→ Information provided:
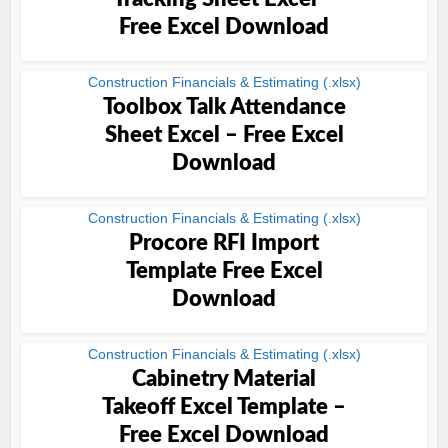
Free Excel Download
Construction Financials & Estimating (.xlsx)
Toolbox Talk Attendance
Sheet Excel – Free Excel
Download
Construction Financials & Estimating (.xlsx)
Procore RFI Import
Template Free Excel
Download
Construction Financials & Estimating (.xlsx)
Cabinetry Material
Takeoff Excel Template –
Free Excel Download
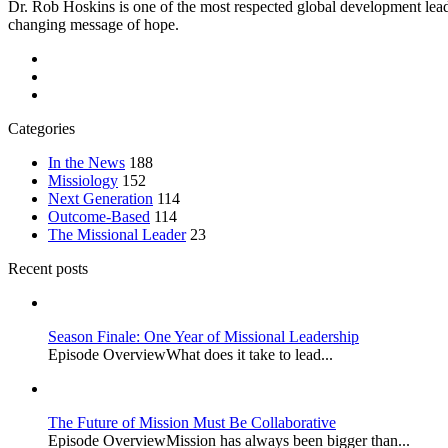
Dr. Rob Hoskins is one of the most respected global development lead
changing message of hope.
Categories
In the News
188
Missiology
152
Next Generation
114
Outcome-Based
114
The Missional Leader
23
Recent posts
Season Finale: One Year of Missional Leadership
Episode OverviewWhat does it take to lead...
The Future of Mission Must Be Collaborative
Episode OverviewMission has always been bigger than...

→ Task statement:
Output each record verbatim, but skip anything that is a picture.

→ Answer to this task:
Free Excel Download
Construction Financials & Estimating (.xlsx)
Toolbox Talk Attendance
Sheet Excel – Free Excel
Download
Construction Financials & Estimating (.xlsx)
Procore RFI Import
Template Free Excel
Download
Construction Financials & Estimating (.xlsx)
Cabinetry Material
Takeoff Excel Template –
Free Excel Download
Dr. Rob Hoskins is one of the most respected global development lead
changing message of hope.
Categories
In the News
188
Missiology
152
Next Generation
114
Outcome-Based
114
The Missional Leader
23
Recent posts
Season Finale: One Year of Missional Leadership
Episode OverviewWhat does it take to lead...
The Future of Mission Must Be Collaborative
Episode OverviewMission has always been bigger than...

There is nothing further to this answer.